Marinatto was unable to secure the coveted tie, but he got an even better present on Monday -- a new football member for the Big East.
TCU and the Big East announced Monday afternoon that the Horned Frogs would be joining the league for the 2012-13 school year.
When arriving in Fort Worth, Texas, TCU athletic director Chris Del Conte provided Marinatto with a purple and black tie -- and an even sharper looking football program.
Now that Marinatto has dressed up his league with a ninth football member, what's next?
"Our goal is to get to 10 (teams)," Marinatto told FanHouse. "That's what we said following our presidents meeting in November. Obviously there are circumstances that could change that -- if Penn State called tomorrow and said they wanted to join, we'd say yes and do it."

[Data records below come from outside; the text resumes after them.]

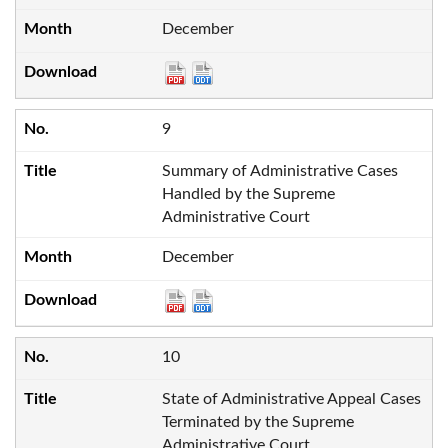
December
9
Summary of Administrative Cases
Handled by the Supreme
Administrative Court
December
10
State of Administrative Appeal Cases
Terminated by the Supreme
Administrative Court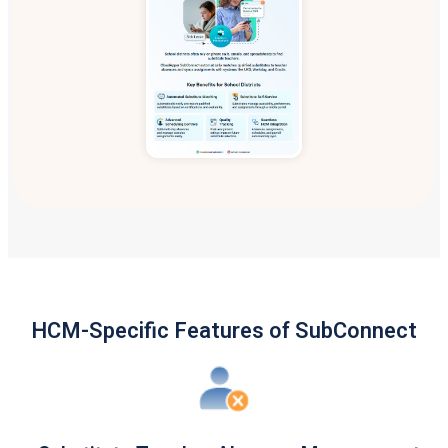
HCM-Specific Features of SubConnect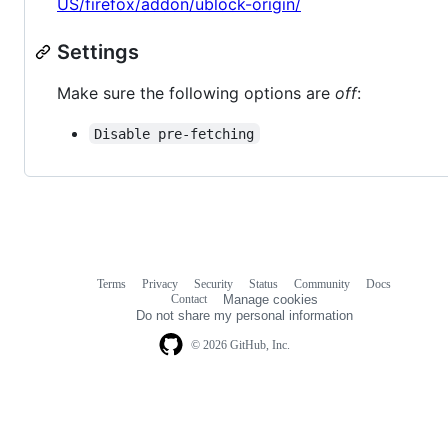
US/firefox/addon/ublock-origin/
Settings
Make sure the following options are
off
:
Disable pre-fetching
Terms
Privacy
Security
Status
Community
Docs
Footer
Footer
Contact
Manage cookies
navigation
Do not share my personal information
© 2026 GitHub, Inc.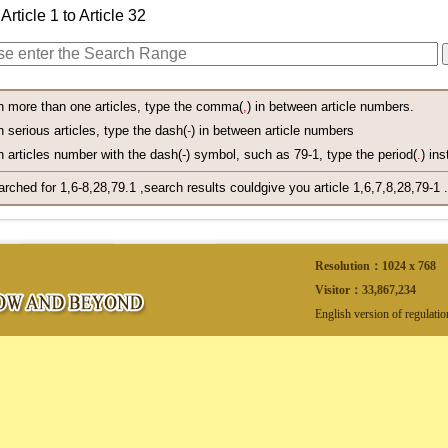
Article 1 to Article 32
h more than one articles, type the comma(
,
) in between article numbers.
 serious articles, type the dash(
-
) in between article numbers
 articles number with the dash(-) symbol, such as 79-1, type the period(
.
) ins
arched for 1,6-8,28,79.1 ,search results couldgive you article 1,6,7,8,28,79-1 .
Resolution：1024 x 768
Visitor：
33,867,234
English version of regulati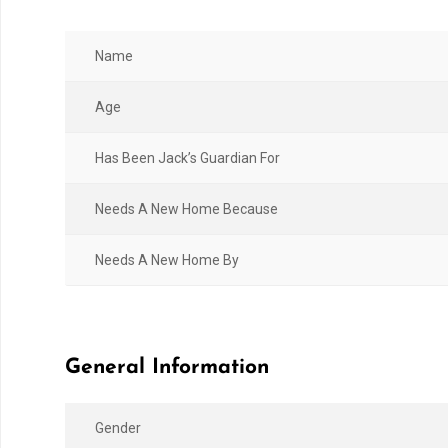
Name
Age
Has Been Jack’s Guardian For
Needs A New Home Because
Needs A New Home By
General Information
Gender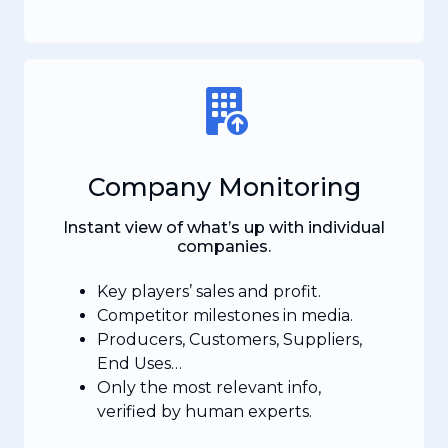
Company Monitoring
Instant view of what’s up with individual
companies.
Key players’ sales and profit.
Competitor milestones in media.
Producers, Customers, Suppliers,
End Uses…
Only the most relevant info,
verified by human experts.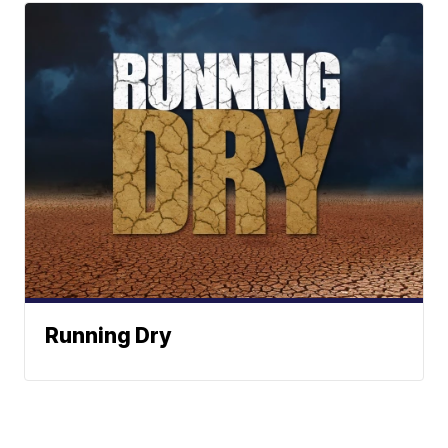
Running Dry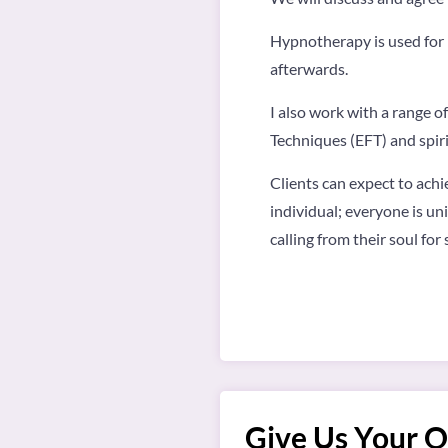
Hypnotherapy is used for P
afterwards.
I also work with a range 
Techniques (EFT) and spir
Clients can expect to achi
individual; everyone is uni
calling from their soul fo
Give Us Your O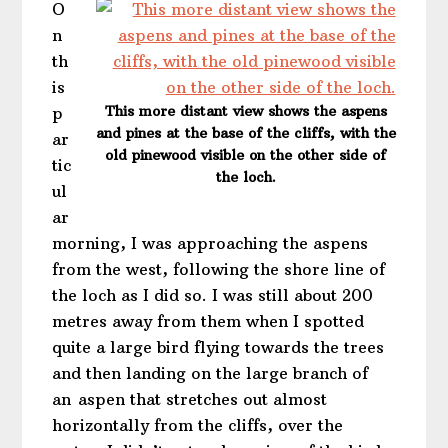
O
n
th
is
This more distant view shows the aspens
p
and pines at the base of the cliffs, with the
ar
old pinewood visible on the other side of
tic
the loch.
ul
ar
morning, I was approaching the aspens
from the west, following the shore line of
the loch as I did so. I was still about 200
metres away from them when I spotted
quite a large bird flying towards the trees
and then landing on the large branch of
an aspen that stretches out almost
horizontally from the cliffs, over the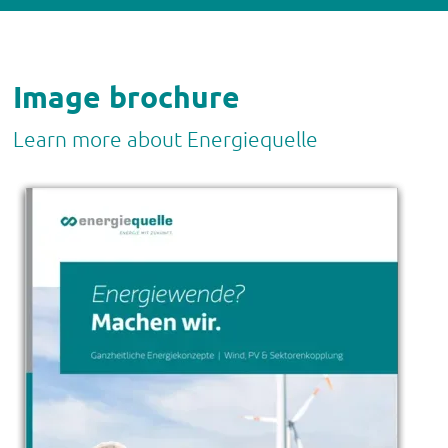
Image brochure
Learn more about Energiequelle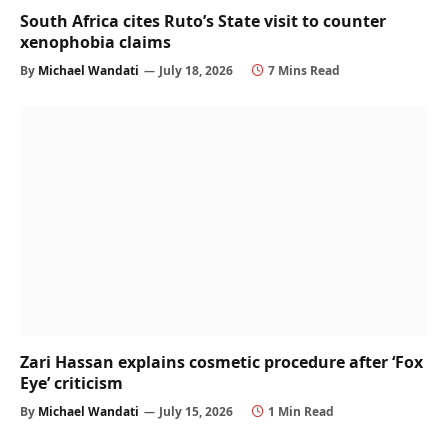
South Africa cites Ruto’s State visit to counter
xenophobia claims
By
Michael Wandati
July 18, 2026
7 Mins Read
Zari Hassan explains cosmetic procedure after ‘Fox
Eye’ criticism
By
Michael Wandati
July 15, 2026
1 Min Read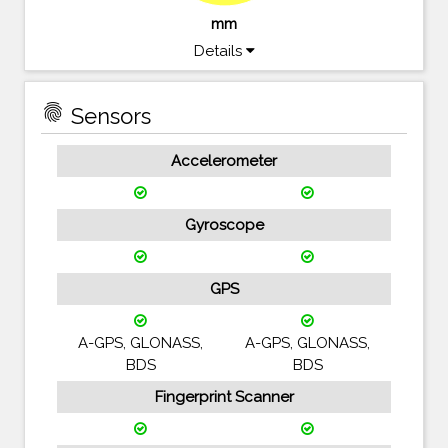
mm
Details
fingerprint
Sensors
Accelerometer
Gyroscope
GPS
A-GPS, GLONASS,
A-GPS, GLONASS,
BDS
BDS
Fingerprint Scanner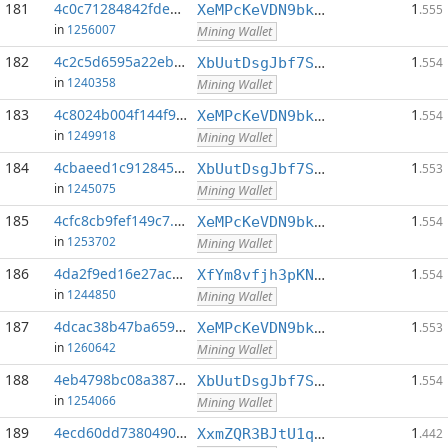
181
4c0c71284842fde4...:0
1
XeMPcKeVDN9bkECGDC7ggtf9QsX5thgKAx
.555
in
1256007
Mining Wallet
182
4c2c5d6595a22eb0...:0
1
XbUutDsgJbf7Sjjq4omhusNtkT8ih1d7oQ
.554
in
1240358
Mining Wallet
183
4c8024b004f144f9...:0
1
XeMPcKeVDN9bkECGDC7ggtf9QsX5thgKAx
.554
in
1249918
Mining Wallet
184
4cbaeed1c9128456...:0
1
XbUutDsgJbf7Sjjq4omhusNtkT8ih1d7oQ
.553
in
1245075
Mining Wallet
185
4cfc8cb9fef149c7...:0
1
XeMPcKeVDN9bkECGDC7ggtf9QsX5thgKAx
.554
in
1253702
Mining Wallet
186
4da2f9ed16e27acf...:0
1
XfYm8vfjh3pKN3eKxzqAqACyAo9RQiVeBs
.554
in
1244850
Mining Wallet
187
4dcac38b47ba659a...:0
1
XeMPcKeVDN9bkECGDC7ggtf9QsX5thgKAx
.553
in
1260642
Mining Wallet
188
4eb4798bc08a3873...:0
1
XbUutDsgJbf7Sjjq4omhusNtkT8ih1d7oQ
.554
in
1254066
Mining Wallet
189
4ecd60dd73804909...:0
1
XxmZQR3BJtU1qwY8EXMo5QB7Q7qXTqUQN1
.442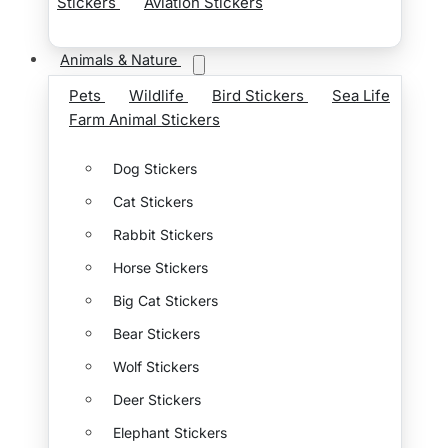
Stickers
Aviation Stickers
Animals & Nature
Pets
Wildlife
Bird Stickers
Sea Life
Farm Animal Stickers
Dog Stickers
Cat Stickers
Rabbit Stickers
Horse Stickers
Big Cat Stickers
Bear Stickers
Wolf Stickers
Deer Stickers
Elephant Stickers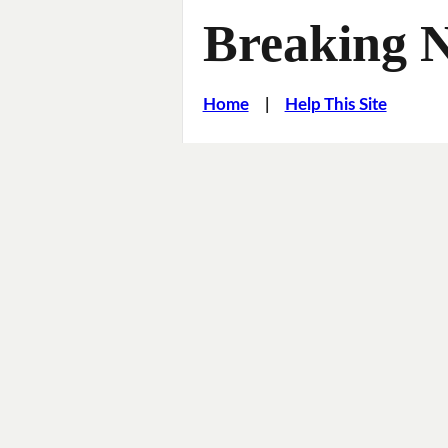
Breaking 
Home
|
Help This Site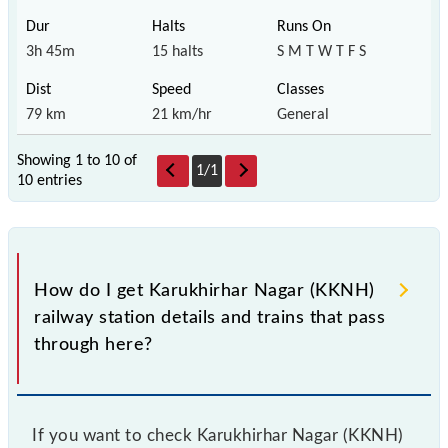
3h 45m
15 halts
S M T W T F S
79 km
21 km/hr
General
Showing 1 to 10 of
1
/
1
10 entries
How do I get Karukhirhar Nagar (KKNH)
railway station details and trains that pass
through here?
If you want to check Karukhirhar Nagar (KKNH)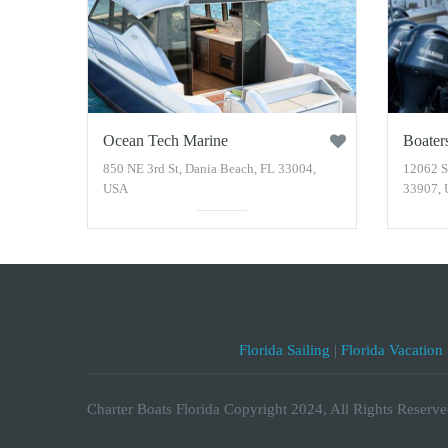
Ocean Tech Marine
Boater
850 NE 3rd St, Dania Beach, FL 33004,
12062 S
USA
33907,
Florida Sailing
|
Florida Vacation
Charter Boats Florida Copyright 2024, All Rights Reserve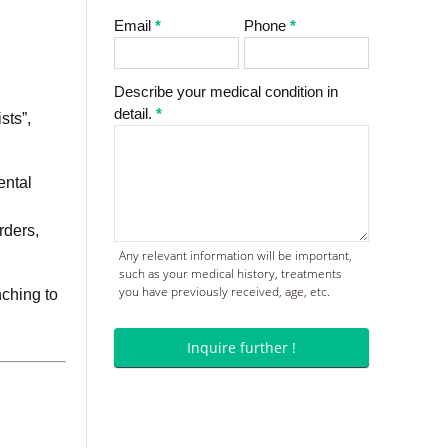
Email
*
Phone
*
Describe your medical condition in
detail.
*
sts”,
ental
rders,
Any relevant information will be important,
such as your medical history, treatments
you have previously received, age, etc.
nching to
Inquire further !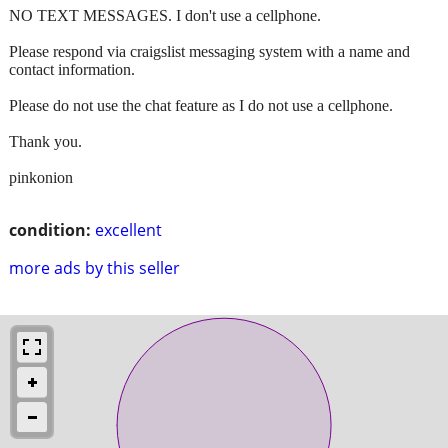
NO TEXT MESSAGES. I don't use a cellphone.
Please respond via craigslist messaging system with a name and
contact information.
Please do not use the chat feature as I do not use a cellphone.
Thank you.
pinkonion
condition:
excellent
more ads by this seller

Since that call's not coming in, the Big East will wait on Villanova. The Wildcats have a pending offer to join the league as a football member and the school has board meetings scheduled in February and April. Marinatto expects a decision from the Wildcats by the April meeting, at the latest.
If Villanova decides to keep its football program in the FCS, sources have told FanHouse that Central Florida would be extended an invitation. Marinatto would not speculate on any expansion candidates or how much TCU's entrance fee is to join the league.
However, league sources told FanHouse that TCU's entrance fee "would be similar" to what South Florida, Louisville and Cincinnati paid to join the league in 2005. That was $2.5 million, but instead of TCU paying up front, the Big East will withhold $500,000 a year for five years from TCU's cut of the annual revenue sharing pool.
Marinatto said there has been "no discussion" about the Big East basketball tournament and whether all 17 teams would qualify or if the league would return to only the top 12 teams making the trip to Madison Square Garden. Marinatto said that decision will be made by the league's presidents, but added he thinks "the tournament is supposed to reward excellence."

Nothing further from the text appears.